- Chammeh Location within Iran
- Coordinates: 36°39′55″N 48°57′23″E﻿ / ﻿36.66528°N 48.95639°E
- Country: Iran
- Province: Zanjan
- County: Soltaniyeh
- District: Bagh Helli
- Rural District: Qarah Bolagh

Population (2016)
- • Total: 10
- Time zone: UTC+3:30 (IRST)

= Chammeh, Zanjan =

Village in Zanjan province, Iran

Chammeh (چمه) (Note: Also romanized as Chameh; also known as Chamba) is a village in Qarah Bolagh Rural District of Bagh Helli District in Soltaniyeh County, Zanjan province, Iran.

==Demographics==
===Population===
At the time of the 2006 National Census, the village's population was 24 in 11 households, when it was in Soltaniyeh Rural District of the former Soltaniyeh District in Abhar County.
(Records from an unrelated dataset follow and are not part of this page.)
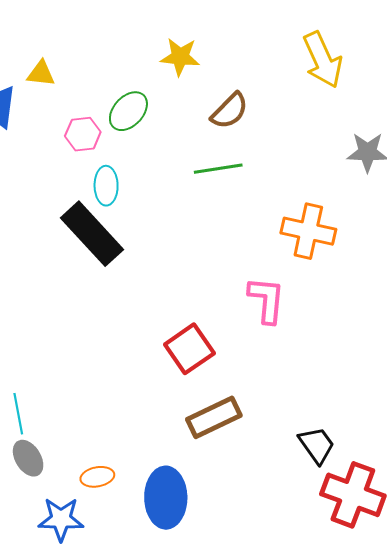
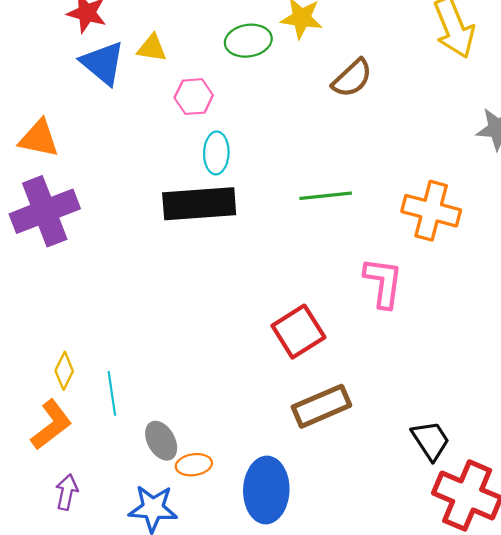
yellow triangle: (41, 74) -> (152, 48), moved
green ellipse: (128, 111) -> (248, 41), moved, turned 36
green line: (218, 169) -> (326, 196), moved
black rectangle: (92, 234) -> (199, 204), turned -54
gray ellipse: (28, 458) -> (161, 441), moved

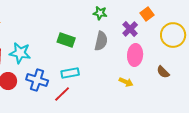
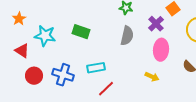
green rectangle: (66, 40) -> (81, 32), moved
cyan star: (20, 53) -> (45, 36), moved
red line: (62, 94) -> (106, 89), moved

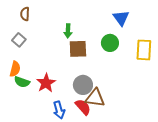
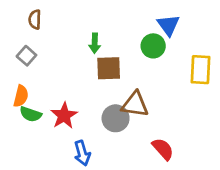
green circle: (110, 43) -> (153, 46), moved
brown triangle: (95, 98) -> (135, 104), moved
red semicircle: (83, 107) -> (163, 149), moved

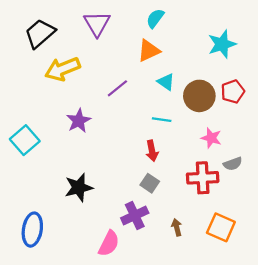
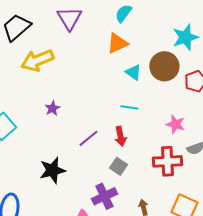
purple line: (117, 88) -> (88, 138), moved
brown circle: (199, 96) -> (164, 66), moved
purple star: (79, 121) -> (52, 108), size x0.7

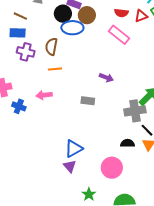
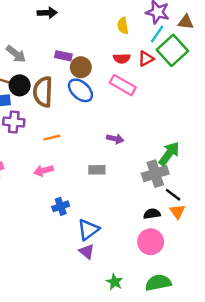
black circle: (63, 14) -> (20, 85), moved
blue ellipse: (72, 28) -> (80, 90), moved, turned 50
brown semicircle: (51, 47) -> (43, 92), moved, size x1.4
blue cross: (19, 106) -> (61, 206), moved, turned -32
pink circle: (112, 168) -> (151, 242), moved

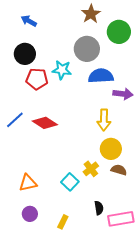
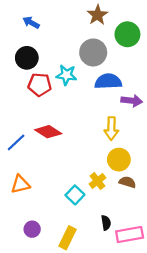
blue line: (15, 120) -> (16, 142), moved
orange triangle: (28, 183) -> (20, 184), moved
yellow rectangle: (63, 222) -> (67, 238), size x1.5

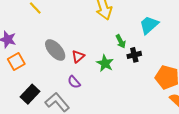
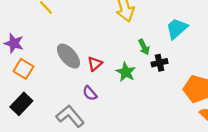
orange square: (16, 62) -> (23, 69), turned -30
black rectangle: (30, 94) -> (21, 104), moved

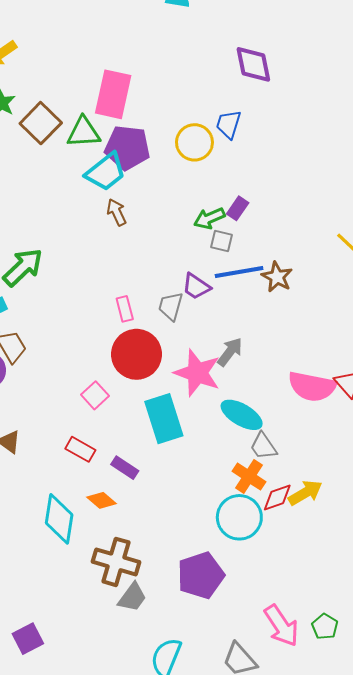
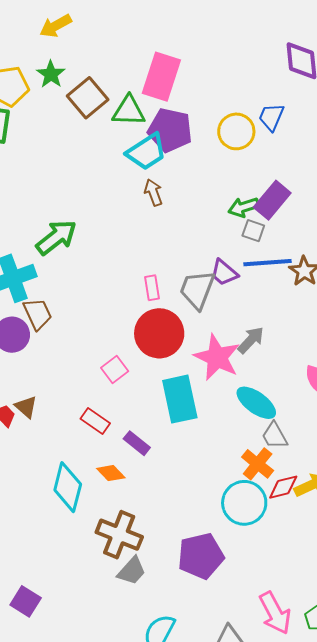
purple rectangle: (238, 208) -> (272, 200), size x1.6
gray trapezoid: (171, 306) -> (197, 290), size x1.4
purple square: (28, 639) -> (26, 601), turned -36

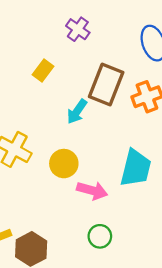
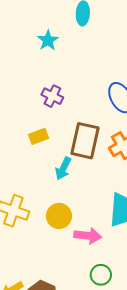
yellow rectangle: (43, 70) -> (39, 136), moved, turned 42

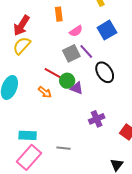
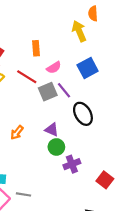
red line: (54, 74) -> (27, 77), moved
green circle: (67, 81) -> (56, 147), moved
orange arrow: (45, 92) -> (17, 132), turned 88
gray line: (63, 148) -> (24, 194), moved

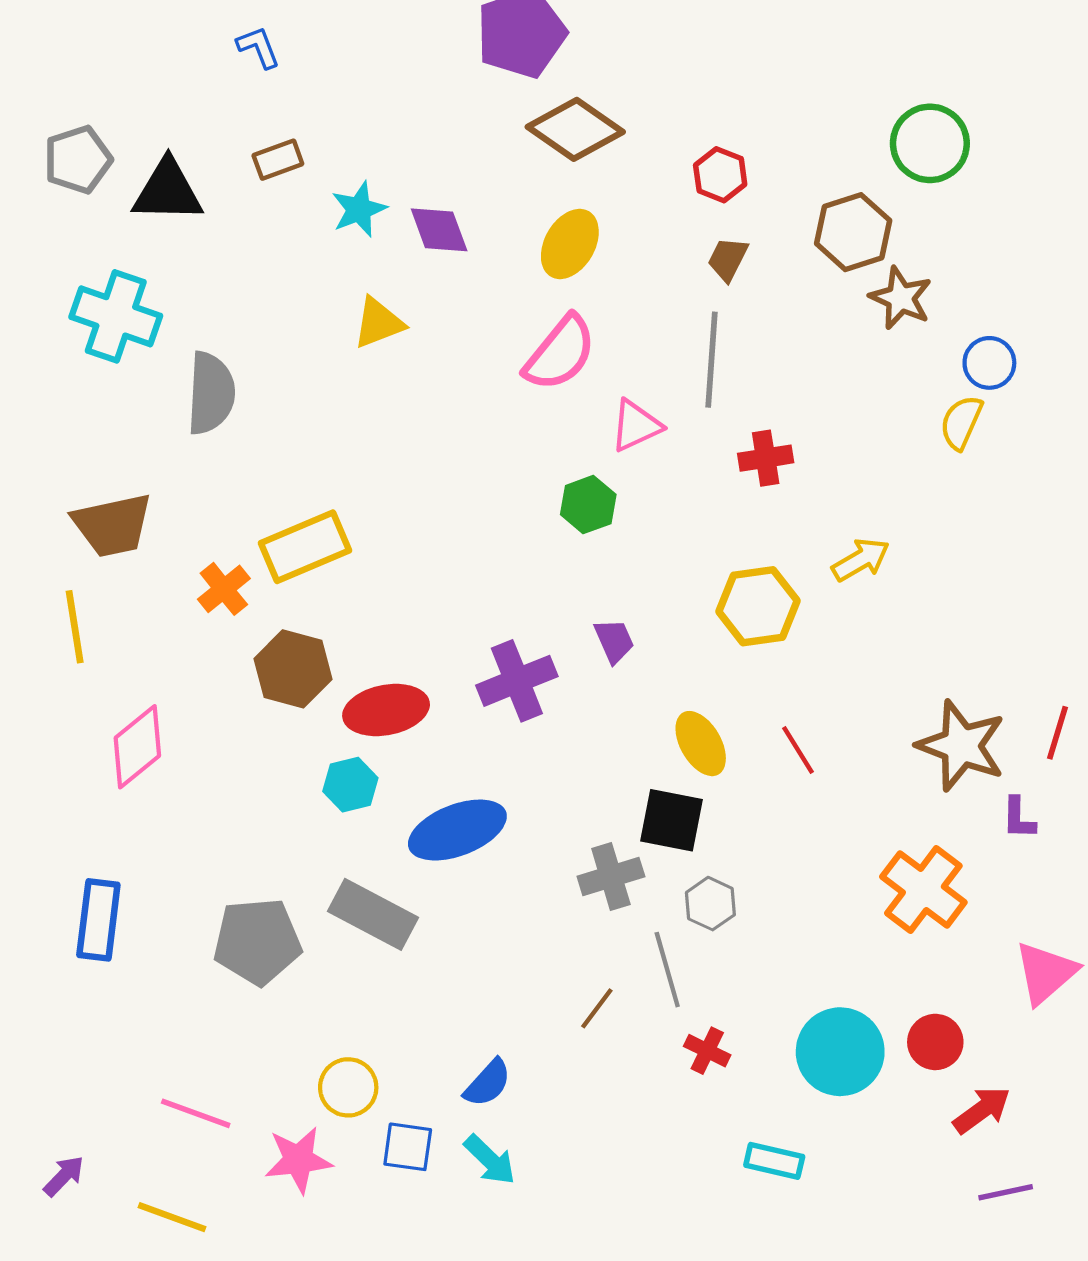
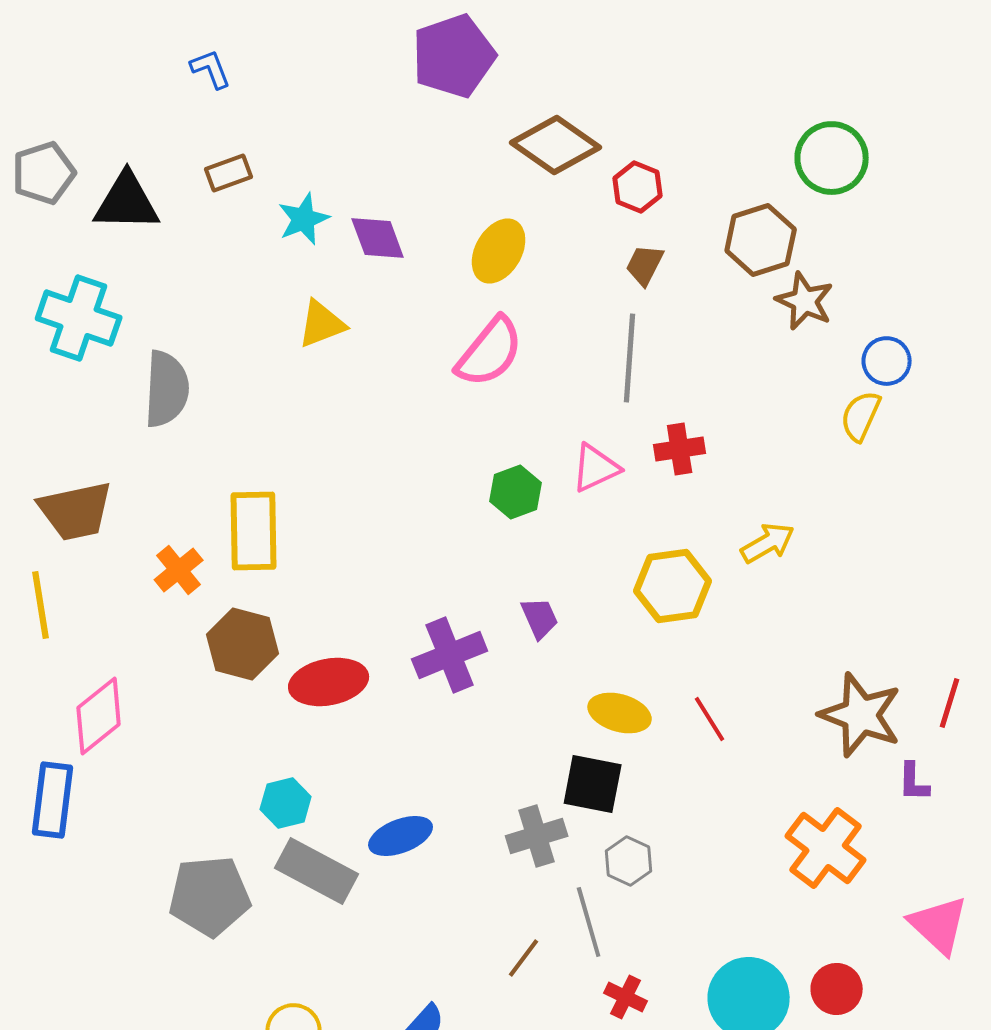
brown diamond: (575, 129) -> (556, 145), moved
pink triangle: (636, 426) -> (596, 468), moved
yellow rectangle: (305, 547) -> (254, 531), turned -68
yellow ellipse: (701, 744) -> (620, 713), turned -44
cyan hexagon: (350, 785) -> (286, 803), moved
blue ellipse: (457, 830) -> (401, 836), moved, size x0.7
blue rectangle: (98, 920) -> (53, 800), moved
pink triangle: (1046, 973) -> (939, 925), turned -36

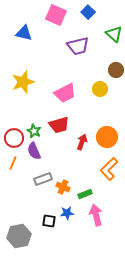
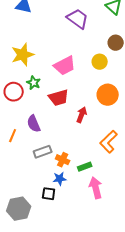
purple trapezoid: (78, 46) -> (78, 19), turned -130
green star: (34, 131) -> (34, 83), moved
orange circle: (107, 137) -> (108, 95), moved
red circle: (14, 138) -> (14, 92), moved
blue star: (67, 213) -> (60, 179), moved

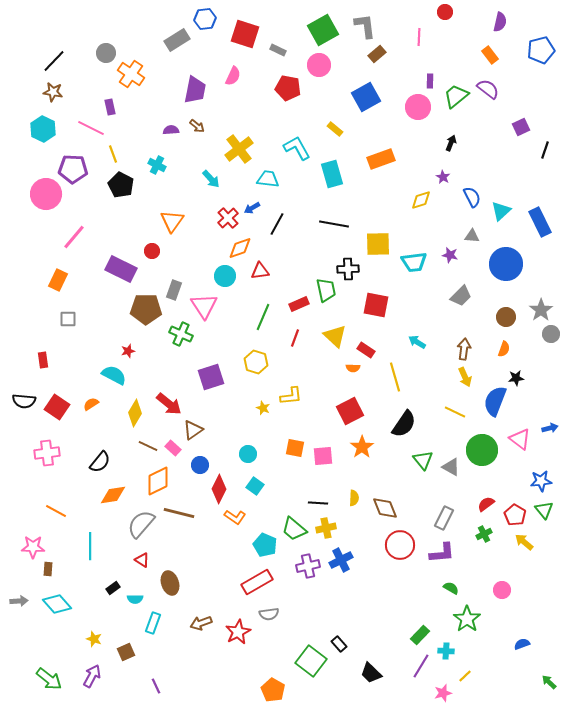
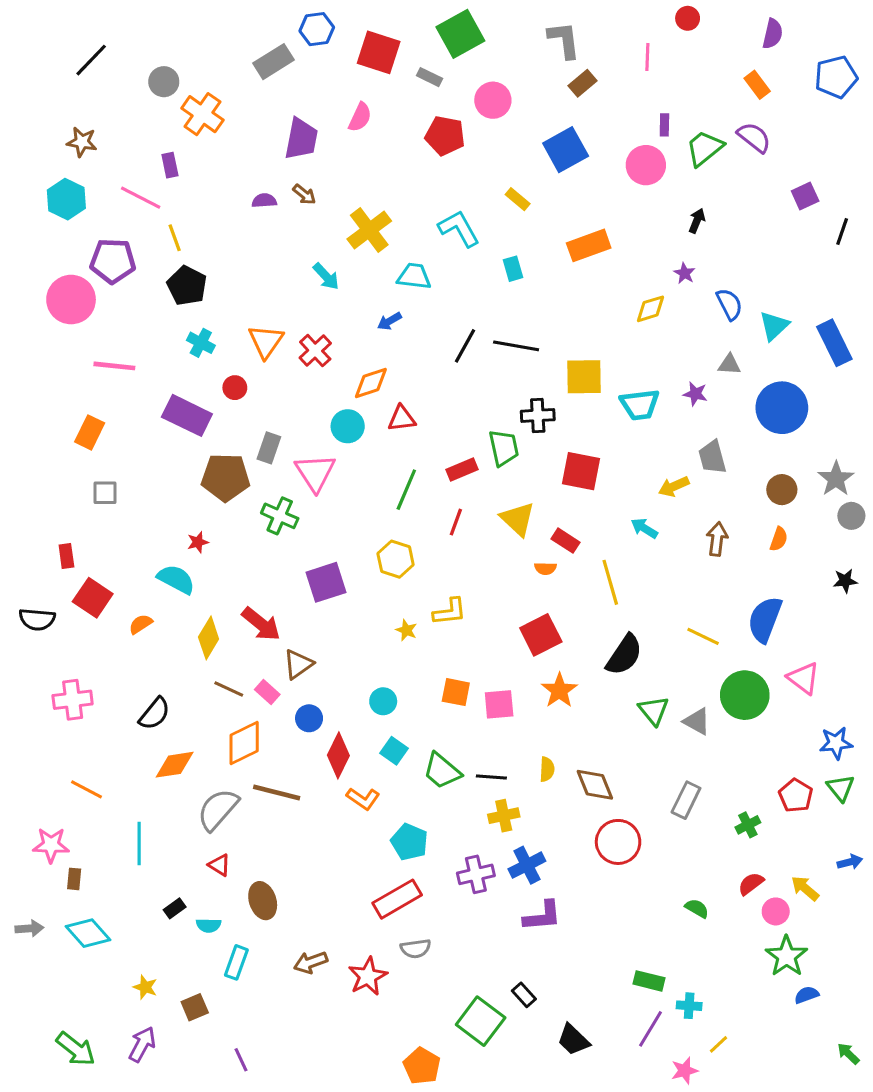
green square: (323, 30) -> (460, 34), moved
black line: (54, 61) -> (91, 60), moved
cyan cross: (157, 165) -> (201, 343), moved
cyan rectangle: (332, 174) -> (513, 269), size x0.6
red cross: (228, 218) -> (315, 351), moved
black line: (277, 224) -> (465, 346), moved
pink line: (74, 237) -> (114, 366), turned 56
gray trapezoid: (461, 296) -> (712, 457), turned 120
yellow arrow: (465, 377) -> (674, 487), moved, turned 90
black star: (516, 378) -> (845, 581), moved
red square: (57, 407) -> (93, 598), moved
blue arrow: (550, 428) -> (850, 862), moved
red semicircle: (486, 504) -> (751, 884), moved
green trapezoid: (294, 529) -> (442, 771), moved
yellow arrow: (524, 542) -> (805, 888), moved
purple L-shape: (442, 553) -> (542, 916), moved
green star: (467, 619) -> (786, 956), moved
green rectangle: (420, 635) -> (649, 981), turned 60

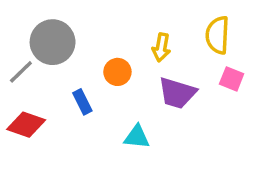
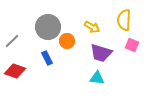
gray circle: (53, 42) -> (48, 27), moved
yellow arrow: (161, 47) -> (92, 27), turned -70
cyan triangle: (137, 137) -> (97, 78), moved

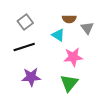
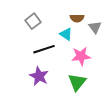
black line: (24, 47) -> (44, 49), moved
purple star: (31, 77) -> (39, 76), turned 30

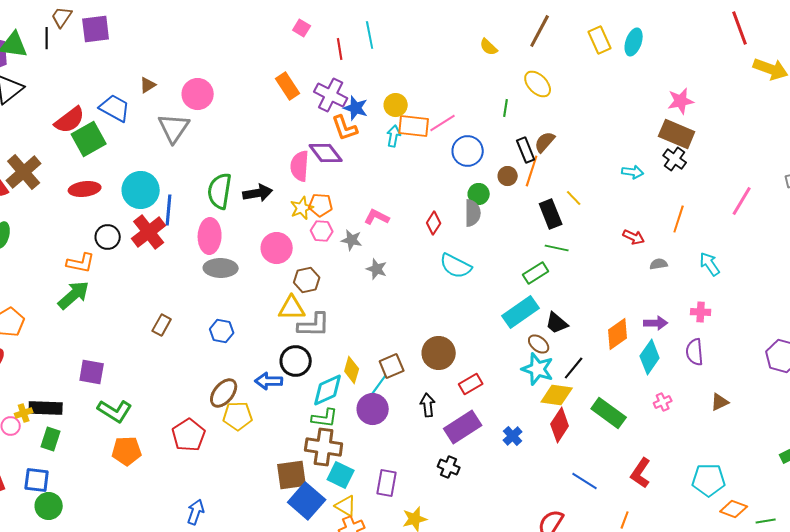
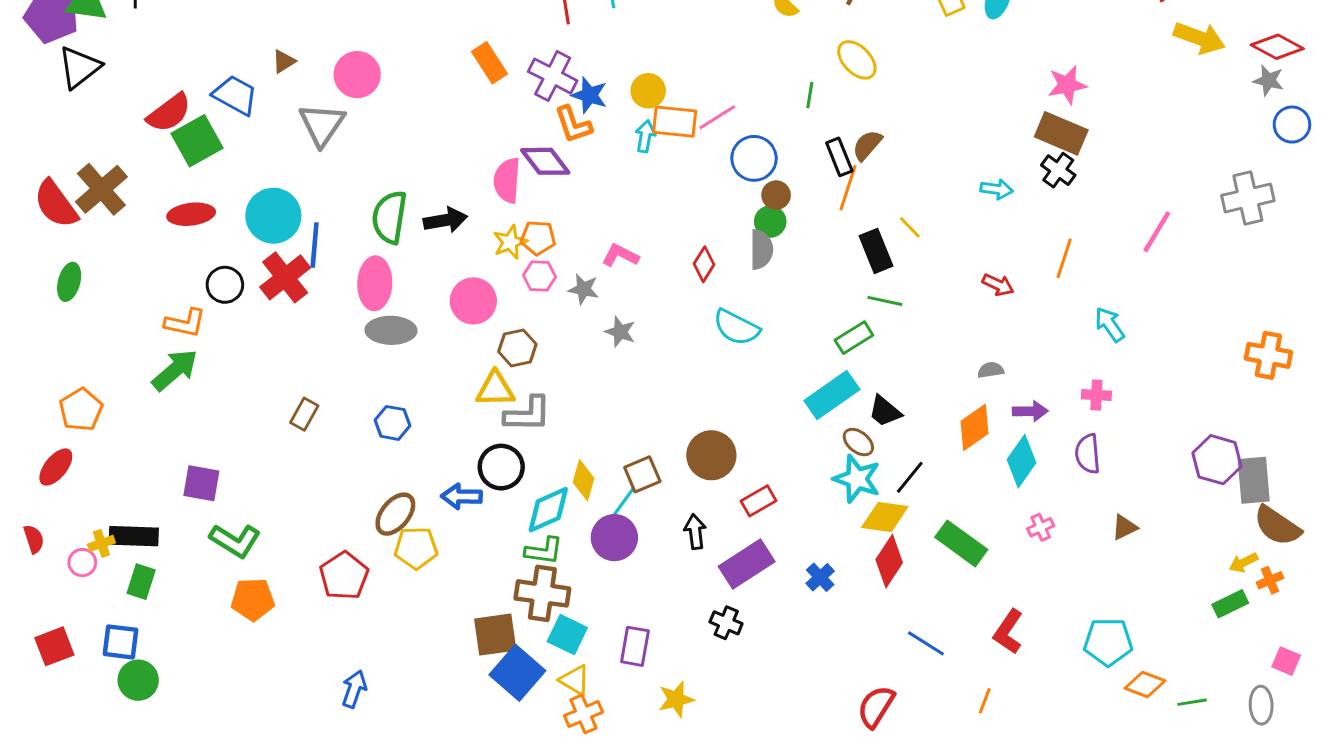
brown circle: (508, 176) -> (776, 195), moved
gray semicircle: (659, 264) -> (991, 370), moved

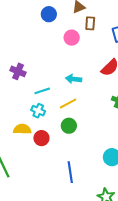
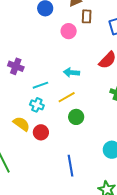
green circle: (69, 126) -> (76, 117), moved
yellow semicircle: (22, 129) -> (21, 124), turned 36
The following census in 2011 showed a population below the reporting threshold. The 2016 census measured the population of the village as 10 in five households, by which time the district had been separated from the county in the establishment of Soltaniyeh County. The rural district was transferred to the new Central District, and Chammeh was transferred to Qarah Bolagh Rural District created in the new Bagh Helli District.